The health and nutritional situation was desolate. Prisoners who accepted or begged food from the population were regularly brutally punished or murdered. Over 100 prisoners fell victim to a typhus epidemic in February 1945 . Inmate Zmul Ackermann testified that Walling threw food among the prisoners and then "was amused by their struggle for food". He "often hit prisoners with a stick". According to the testimony of three witnesses, he "shot" inmate Joseph Kirchen in the body because he was bringing begging food into the camp. Walling is said to have regretted the act later. (Kirchen survived by caring for fellow inmates and inmate doctors.)

Walling allowed the dead to be buried in mass graves at the Steinbach Jewish cemetery . This was later held against him in the process, as it would prove that such behavior was within his discretion.

Trial and Post War

On October 6, 1947, criminal case No. 93 of the Rastatt Trials was opened with the reading of the indictment. It dealt with the Vaihingen , Unterriexingen , Kochendorf and Hessental satellite camps - a total of 42 people were charged, including Walling. On 11 December 1947 he was the French Tribunal Général chaired by Yves Lemerle for war crimes and crimes against humanity to twenty years' imprisonment with hard labor convicted. The court made Walling responsible for the "high death rate and excesses"; During the relatively short existence of the Hessental subcamp, at least 182 to 200 people died. He served only ten years of his sentence in the Wittlich war crimes prison .

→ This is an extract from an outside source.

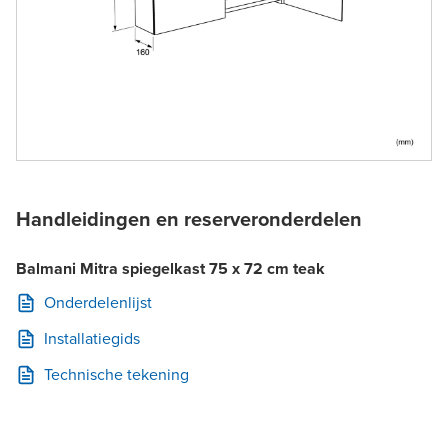
Handleidingen en reserveronderdelen
Balmani Mitra spiegelkast 75 x 72 cm teak
Onderdelenlijst
Installatiegids
Technische tekening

After his release from prison, August Walling became a choirmaster and conductor of various music associations, including 1958 in Schnittlingen and 1965 in Treffelhausen . He lived in Geislingen an der Steige .

literature

  • Yveline Pendrais: Les Procès de Rastatt (1946–1954). Le jugement des crimes de guerre en zone français d'occupation en Allemagne (= Collection Contacts, Série II - Gallo-Germanica, Volume 16). Lang, Bern 1995, ISBN 3-906754-18-9 .
  • Arno Huth: Documentation: The double end of the "KL Natzweiler" on both sides of the Rhine. State Center for Political Education Baden-Württemberg (ed.), Neckarelz 2013.
  • Federal Archives , B 162/4342, p. 254A: Walling was questioned on November 22, 1968 in Geislingen

Web links

  • Guards on the website of the Hessental Concentration Camp Memorial

Individual evidence

  1. a b c d e f g h Arno Huth: The double end of the "KL Natzweiler" on both sides of the Rhine. P. 243.
  2. ^ A b Arno Huth: The double end of the "KL Natzweiler" on both sides of the Rhine. P. 244.
  3. ^ A b Arno Huth: The double end of the "KL Natzweiler" on both sides of the Rhine. P. 43.
  4. 200 new signs will be attached to the steles of the Hessental concentration camp memorial on swp.de.
  5. a b Nutrition and Health on the website of the Hessental Concentration Camp Memorial
  6. a b Abuses and murders on the website of the Hessental Concentration Camp Memorial
  7. Arno Huth: The double end of the "KL Natzweiler" on both sides of the Rhine. P. 92 f.